# **PyTorch Autograd**

Autograd is PyTorch's automatic differentiation engine. It keeps track of all operations performed on tensors that have `requires_grad=True`, creating a computation graph dynamically. This graph is used to compute gradients for optimization tasks like backpropagation.

### **How Does It Work?**
1. **Computation Graph:**
   - When you perform operations on tensors, autograd dynamically builds a directed acyclic graph (DAG) where nodes represent operations and edges represent the flow of data.
   - This graph allows autograd to trace how each tensor is derived from others.

2. **Backward Pass:**
   - When you call `.backward()` on a tensor, autograd traverses the graph in reverse order (hence "backpropagation"), computing gradients for all tensors with `requires_grad=True`.

3. **Gradient Storage:**
   - Gradients are stored in the `.grad` attribute of the corresponding tensor.
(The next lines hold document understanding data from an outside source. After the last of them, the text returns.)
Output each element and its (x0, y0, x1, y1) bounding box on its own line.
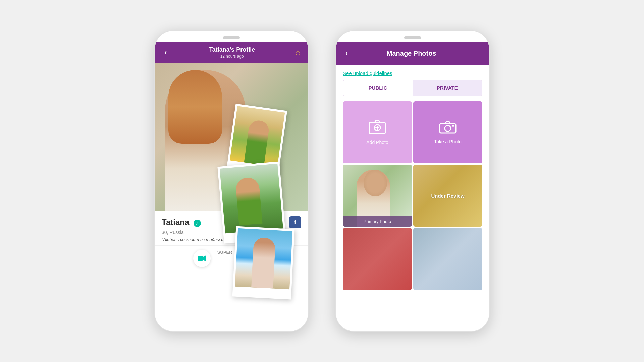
add-photo-svg (368, 120, 387, 135)
bottom-photo-cell-2[interactable] (413, 228, 482, 290)
tabs-row: PUBLIC PRIVATE (343, 80, 482, 96)
photo1-bg (230, 106, 285, 167)
take-photo-cell[interactable]: Take a Photo (413, 101, 482, 163)
profile-subtitle: 12 hours ago (169, 54, 294, 59)
right-phone: ‹ Manage Photos See upload guidelines PU… (335, 30, 490, 332)
bottom-photo-cell-1[interactable] (343, 228, 412, 290)
svg-point-12 (445, 125, 451, 131)
phone-speaker-left (223, 36, 240, 39)
camera-svg (439, 120, 457, 134)
verified-badge: ✓ (194, 220, 201, 227)
profile-title: Tatiana's Profile (169, 46, 294, 53)
phone-speaker-right (404, 36, 421, 39)
photo2-bg (220, 164, 283, 233)
svg-rect-0 (198, 256, 203, 261)
profile-back-button[interactable]: ‹ (162, 47, 169, 58)
hair-overlay (168, 70, 222, 144)
video-icon (198, 255, 206, 262)
primary-photo-cell[interactable]: Primary Photo (343, 165, 412, 227)
photos-grid: Add Photo Take a Photo (336, 101, 489, 290)
phones-container: ‹ Tatiana's Profile 12 hours ago ☆ (154, 30, 490, 332)
profile-name: Tatiana (162, 218, 189, 227)
camera-icon (439, 120, 457, 136)
svg-point-13 (452, 125, 454, 127)
profile-photo-area (155, 63, 308, 211)
video-action-group (193, 250, 211, 267)
scattered-photo-3 (232, 226, 295, 300)
add-photo-cell[interactable]: Add Photo (343, 101, 412, 163)
profile-name-group: Tatiana ✓ (162, 218, 201, 227)
upload-guidelines-link[interactable]: See upload guidelines (336, 65, 489, 80)
take-photo-label: Take a Photo (434, 139, 462, 144)
profile-header-center: Tatiana's Profile 12 hours ago (169, 46, 294, 59)
favorite-star-button[interactable]: ☆ (294, 48, 301, 57)
tab-private[interactable]: PRIVATE (413, 80, 482, 96)
scattered-photos (224, 107, 308, 315)
add-photo-label: Add Photo (366, 140, 388, 145)
video-call-button[interactable] (193, 250, 211, 267)
primary-photo-label: Primary Photo (343, 216, 412, 227)
svg-marker-1 (203, 255, 206, 261)
photo3-bg (235, 228, 292, 289)
under-review-label: Under Review (431, 193, 464, 198)
manage-header: ‹ Manage Photos (336, 42, 489, 65)
left-phone-screen: ‹ Tatiana's Profile 12 hours ago ☆ (155, 42, 308, 325)
tab-public[interactable]: PUBLIC (343, 80, 413, 96)
add-photo-icon (368, 120, 387, 136)
manage-back-button[interactable]: ‹ (343, 48, 351, 59)
right-phone-screen: ‹ Manage Photos See upload guidelines PU… (336, 42, 489, 325)
left-phone: ‹ Tatiana's Profile 12 hours ago ☆ (154, 30, 309, 332)
under-review-cell[interactable]: Under Review (413, 165, 482, 227)
profile-header: ‹ Tatiana's Profile 12 hours ago ☆ (155, 42, 308, 63)
manage-title: Manage Photos (351, 50, 472, 57)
## **Import Dependencies**

In [1]:
import numpy as np
import matplotlib.pyplot as plt
import torch

import warnings
warnings.filterwarnings('ignore')

## **Calculate Gradient Manually**

**Example-1:**<br>
We want to calculate the gradient of the function:

$$ y = x^2 $$

The derivative of \( y \) with respect to \( x \) is:

$$ \frac{\partial y}{\partial x} = 2x $$

Using Python, we can compute the gradient at a specific value of \( x \) with the following code:


In [3]:
# Function to calculate the gradient of y = x^2
def dy_dx(x):
    """
    Calculate the derivative of y = x^2 with respect to x.

    Parameters:
        x (float or int): The value of x at which the gradient is evaluated.

    Returns:
        float: The gradient (2 * x).
    """
    return 2 * x

# Example usage
x = 3
gradient = dy_dx(x)
print(f"The gradient of y = x^2 at x = {x} is {gradient}.")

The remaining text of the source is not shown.